This year has been weird. Weird weather for sure. We had spring in February. In March, after many blooming trees bloomed, we had a hard freeze. Down the hill behind our house, we have side-by-side redbud trees. One got its little buds froze off. The other didn’t. And, thank You, God, it didn’t kill this year’s crop of Calhoun County peaches. Then we had the dog days of August in July, and we are having September this month.
So, the weather is making the year weird, right?
It’s what I believed until yesterday. My seventy-sixth birthday happened then. It didn’t have to happen, but my beloved sister-in-law blew the Facebook whistle on me. Lo.
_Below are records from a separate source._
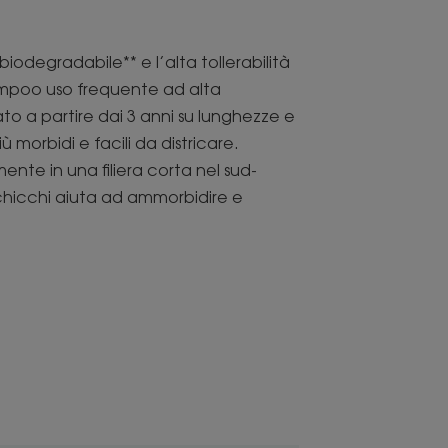
biodegradabile** e l’alta tollerabilità
mpoo uso frequente ad alta
zato a partire dai 3 anni su lunghezze e
ù morbidi e facili da districare.
ente in una filiera corta nel sud-
i chicchi aiuta ad ammorbidire e
mula naturale** con estratto di Avena,
cili da districare.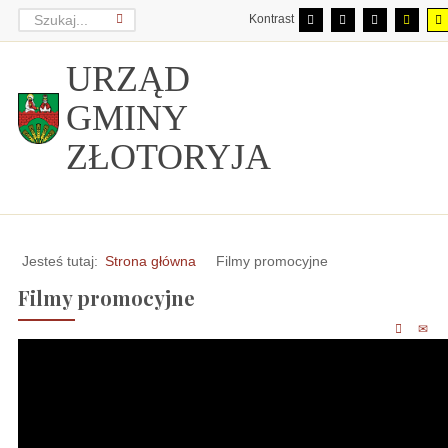
Kontrast
URZĄD
GMINY
ZŁOTORYJA
Jesteś tutaj:
Strona główna
Filmy promocyjne
Filmy promocyjne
Once it’s on FB, it’s real. Then my brother-in-law ordered up a parade, led by seventy-six trombones, to march around Edgemont Circle. And that’s when Number 76 clobbered me with the realization I am now closer to 80 than 70. Whoa! How could that be possible? I know some Landing Signal Officers who are in a state incredulity right now, especially the ones who graded my landings as, WLTBT, “Won’t live to be thirty.” But I did, and it’s true because it was on FB.
Then it dawned on my engineering brain that I could not have gotten to be 76 without aging. Now, last year’s birthday happened without any aging having happened whatsoever. There was no evidence to support the hypothesis that aging had happened. Of course, I will say my eyeballs were carefully trained to see only shaving cream when they found it necessary to look in a mirror. Oh, and the nose hairs.
This dealing with aging is suddenly traumatic. To help cope, for my birthday dinner, I asked for surf and turf. The Love of My Life, My One and Only Squeeze, and The Boss of Everything fixed chicken and beef. “That’s so much more appropriate for you,” she said sweetly.